Das Fidelity Investments-Logo (Alex Tai/SOPA Images/LightRocket/Getty Images)

Aber Republikaner haben sich beeilt, Fidelity zu verteidigen, indem sie die Demokraten beschuldigten, von der Regierung überhand genommen und die Rechte der Amerikaner auf den freien Markt verletzt zu haben. Die GOP-Gesetzgeber haben betont, dass es bei der Gesetzgebung um die Finanz- und Anlegerfreiheit geht, nicht nur um die Kryptowährung.

„In einem weitreichenden und weitreichenden Versuch, die Macht in Washington zu zentralisieren, versucht die Biden-Regierung jetzt zu diktieren, wie das amerikanische Volk sein hart verdientes Geld investiert“, sagte Donalds in einer Erklärung. “Dieser Regierung, wie auch jeder anderen Regierungsbehörde, fehlt die Befugnis, die finanzielle Zukunft der amerikanischen Investoren zu lenken.”
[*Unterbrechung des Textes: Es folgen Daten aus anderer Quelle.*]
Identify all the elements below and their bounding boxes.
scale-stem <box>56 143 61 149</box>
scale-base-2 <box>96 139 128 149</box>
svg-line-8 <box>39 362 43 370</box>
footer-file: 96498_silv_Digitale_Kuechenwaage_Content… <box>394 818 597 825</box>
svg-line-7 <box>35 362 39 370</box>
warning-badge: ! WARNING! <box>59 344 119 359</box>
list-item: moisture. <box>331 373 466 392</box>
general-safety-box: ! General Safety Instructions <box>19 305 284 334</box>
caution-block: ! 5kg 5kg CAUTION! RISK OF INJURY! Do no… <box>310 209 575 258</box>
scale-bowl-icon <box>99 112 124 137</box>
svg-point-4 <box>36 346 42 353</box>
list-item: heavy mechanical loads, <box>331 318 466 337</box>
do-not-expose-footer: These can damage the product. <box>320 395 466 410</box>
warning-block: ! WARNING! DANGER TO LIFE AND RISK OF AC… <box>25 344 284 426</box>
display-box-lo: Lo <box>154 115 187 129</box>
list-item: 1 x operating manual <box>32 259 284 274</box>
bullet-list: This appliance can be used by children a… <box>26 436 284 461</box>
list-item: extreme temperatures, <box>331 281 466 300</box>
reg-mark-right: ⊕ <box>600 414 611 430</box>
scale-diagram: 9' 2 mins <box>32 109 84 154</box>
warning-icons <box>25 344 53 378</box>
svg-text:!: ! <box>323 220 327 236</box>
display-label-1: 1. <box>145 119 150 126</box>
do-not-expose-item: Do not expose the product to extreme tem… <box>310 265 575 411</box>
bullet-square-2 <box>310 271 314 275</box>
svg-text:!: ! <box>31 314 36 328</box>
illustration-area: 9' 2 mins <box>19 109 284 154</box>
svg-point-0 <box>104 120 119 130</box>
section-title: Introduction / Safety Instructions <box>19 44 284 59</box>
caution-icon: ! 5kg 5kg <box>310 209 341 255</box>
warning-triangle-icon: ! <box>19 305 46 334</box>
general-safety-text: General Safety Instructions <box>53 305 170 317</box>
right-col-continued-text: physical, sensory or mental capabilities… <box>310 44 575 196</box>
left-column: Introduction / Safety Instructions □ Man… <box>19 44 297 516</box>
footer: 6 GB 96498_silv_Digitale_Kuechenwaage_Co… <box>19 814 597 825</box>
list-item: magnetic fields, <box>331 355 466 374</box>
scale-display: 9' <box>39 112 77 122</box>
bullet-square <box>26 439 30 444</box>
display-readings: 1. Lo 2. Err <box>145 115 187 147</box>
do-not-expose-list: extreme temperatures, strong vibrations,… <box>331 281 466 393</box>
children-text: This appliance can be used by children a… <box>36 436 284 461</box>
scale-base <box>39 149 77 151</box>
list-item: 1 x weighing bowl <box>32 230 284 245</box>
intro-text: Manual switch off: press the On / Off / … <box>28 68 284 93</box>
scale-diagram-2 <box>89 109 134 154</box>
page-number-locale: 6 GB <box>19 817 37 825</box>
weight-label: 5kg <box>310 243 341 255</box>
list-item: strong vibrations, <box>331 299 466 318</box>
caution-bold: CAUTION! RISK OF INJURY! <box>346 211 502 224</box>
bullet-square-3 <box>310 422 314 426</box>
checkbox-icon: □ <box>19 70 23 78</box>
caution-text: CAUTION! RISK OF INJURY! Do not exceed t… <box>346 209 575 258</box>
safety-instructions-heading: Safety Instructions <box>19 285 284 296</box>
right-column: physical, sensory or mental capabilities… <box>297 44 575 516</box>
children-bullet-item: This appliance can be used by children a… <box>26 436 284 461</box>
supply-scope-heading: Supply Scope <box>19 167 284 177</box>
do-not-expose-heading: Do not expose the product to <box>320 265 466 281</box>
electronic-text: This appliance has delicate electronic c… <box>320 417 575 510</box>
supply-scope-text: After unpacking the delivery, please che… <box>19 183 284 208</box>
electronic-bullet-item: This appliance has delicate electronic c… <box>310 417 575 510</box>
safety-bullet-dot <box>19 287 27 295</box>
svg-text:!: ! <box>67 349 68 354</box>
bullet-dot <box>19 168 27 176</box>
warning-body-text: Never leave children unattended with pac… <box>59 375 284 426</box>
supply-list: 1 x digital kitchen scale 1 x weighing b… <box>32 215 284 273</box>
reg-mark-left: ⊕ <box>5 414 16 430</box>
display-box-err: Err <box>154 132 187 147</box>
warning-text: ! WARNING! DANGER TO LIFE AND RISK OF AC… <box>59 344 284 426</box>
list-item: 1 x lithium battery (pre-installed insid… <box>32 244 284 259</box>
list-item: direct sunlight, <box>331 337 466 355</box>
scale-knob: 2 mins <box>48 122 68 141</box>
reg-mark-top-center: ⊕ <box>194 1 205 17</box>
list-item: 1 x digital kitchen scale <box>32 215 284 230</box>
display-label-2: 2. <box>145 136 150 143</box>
Die Entscheidung von Fidelity – einem Investmentunternehmen, das Vermögenswerte in Höhe von rund 2,7 Billionen US-Dollar verwaltet – kam kurz nachdem das Arbeitsministerium vor einem solchen Schritt gewarnt hatte, und schlug vor, dass Unternehmen untersucht werden könnten, wenn sie sich dafür entscheiden, die Beitragspläne ihrer Mitarbeiter in digitale Vermögenswerte wie Bitcoin zu investieren . In der Mitteilung vom 10. März sagte die DOL Employee Benefits Security Administration, dass Treuhänder „äußerste Sorgfalt walten lassen müssen“, bevor sie direkte Anlageoptionen in Krypto einbeziehen.

Kapitol-Hügel Washington DC

Die Sonne geht am 18. November 2021 in Washington hinter dem US-Kapitol unter. (Chip Somodevilla/Getty Images/Getty Images)

Fidelity erhob jedoch Einwände gegen diese Anleitung und schrieb in einem Brief vom 12.4 dass das DOL keine Informationen darüber bereitgestellt hat, wie Treuhänder “ihre treuhänderischen Pflichten bei der Bewertung von Kryptowährungen erfüllen” können. Die Investmentgesellschaft wird es Kunden ermöglichen, 20 % ihrer Ersparnisse in Bitcoin zu investieren; andere Kryptowährungen werden wahrscheinlich später hinzugefügt.

Etwa 23.000 Unternehmen nutzen Fidelity für die Altersvorsorge ihrer Unternehmen.

Der House Financial Freedom Act dient als Begleitgesetz zu Gesetzen, die letzte Woche im Senat von Senator Tommy Tuberville, R-Ala, eingebracht wurden.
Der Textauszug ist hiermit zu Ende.